• _Task to carry out_:
Read through the data, and wherever a line holds the word "families", write that line out.

Saved data entries:
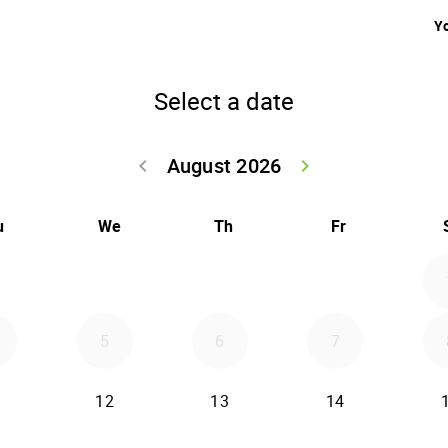
Yo
Select a date
August 2026
keyboard_arrow_left
keyboard_arrow_right
Go back July 20
Go forwar
u
We
Th
Fr
5
6
7
12
13
14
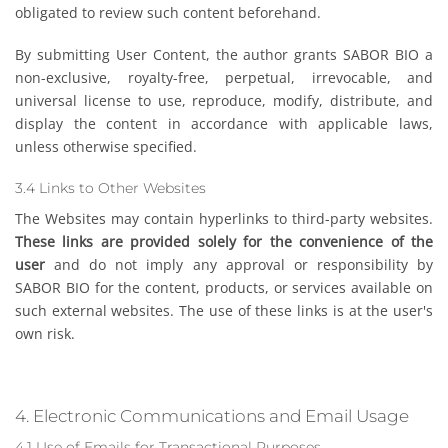
obligated to review such content beforehand.
By submitting User Content, the author grants SABOR BIO a
non-exclusive, royalty-free, perpetual, irrevocable, and
universal license to use, reproduce, modify, distribute, and
display the content in accordance with applicable laws,
unless otherwise specified.
3.4 Links to Other Websites
The Websites may contain hyperlinks to third-party websites.
These links are provided solely for the convenience of the
user
and do not imply any approval or responsibility by
SABOR BIO for the content, products, or services available on
such external websites. The use of these links is at the user's
own risk.
4. Electronic Communications and Email Usage
4.1 Use of Emails for Transactional Purposes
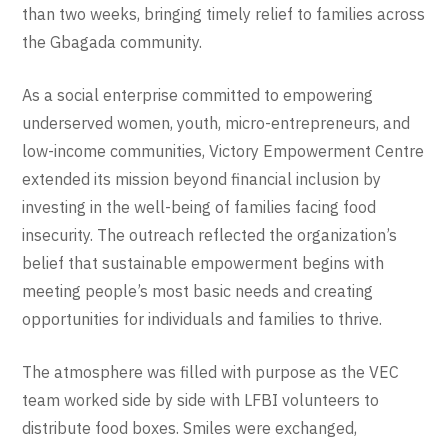
than two weeks, bringing timely relief to families across
the Gbagada community.
As a social enterprise committed to empowering
underserved women, youth, micro-entrepreneurs, and
low-income communities, Victory Empowerment Centre
extended its mission beyond financial inclusion by
investing in the well-being of families facing food
insecurity. The outreach reflected the organization’s
belief that sustainable empowerment begins with
meeting people’s most basic needs and creating
opportunities for individuals and families to thrive.
The atmosphere was filled with purpose as the VEC
team worked side by side with LFBI volunteers to
distribute food boxes. Smiles were exchanged,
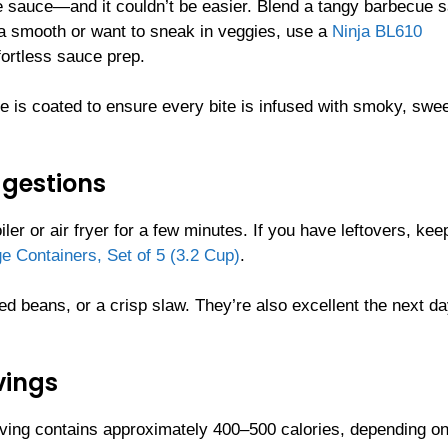
 the sauce—and it couldn’t be easier. Blend a tangy barbecue 
tra smooth or want to sneak in veggies, use a
Ninja BL610
fortless sauce prep.
e is coated to ensure every bite is infused with smoky, swee
ggestions
ler or air fryer for a few minutes. If you have leftovers, ke
e Containers, Set of 5 (3.2 Cup)
.
 beans, or a crisp slaw. They’re also excellent the next d
vings
ing contains approximately 400–500 calories, depending on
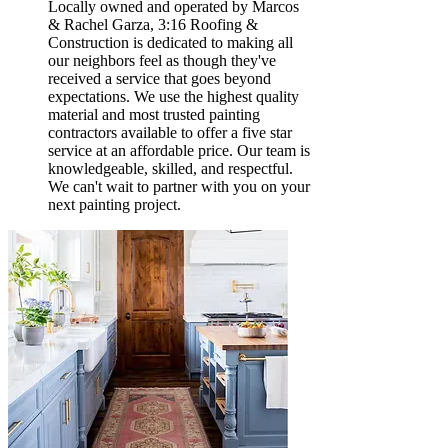
Locally owned and operated by Marcos
& Rachel Garza, 3:16 Roofing &
Construction is dedicated to making all
our neighbors feel as though they've
received a service that goes beyond
expectations. We use the highest quality
material and most trusted painting
contractors available to offer a five star
service at an affordable price. Our team is
knowledgeable, skilled, and respectful.
We can't wait to partner with you on your
next painting project.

• _Solution_:
than two weeks, bringing timely relief to families across
investing in the well-being of families facing food
opportunities for individuals and families to thrive.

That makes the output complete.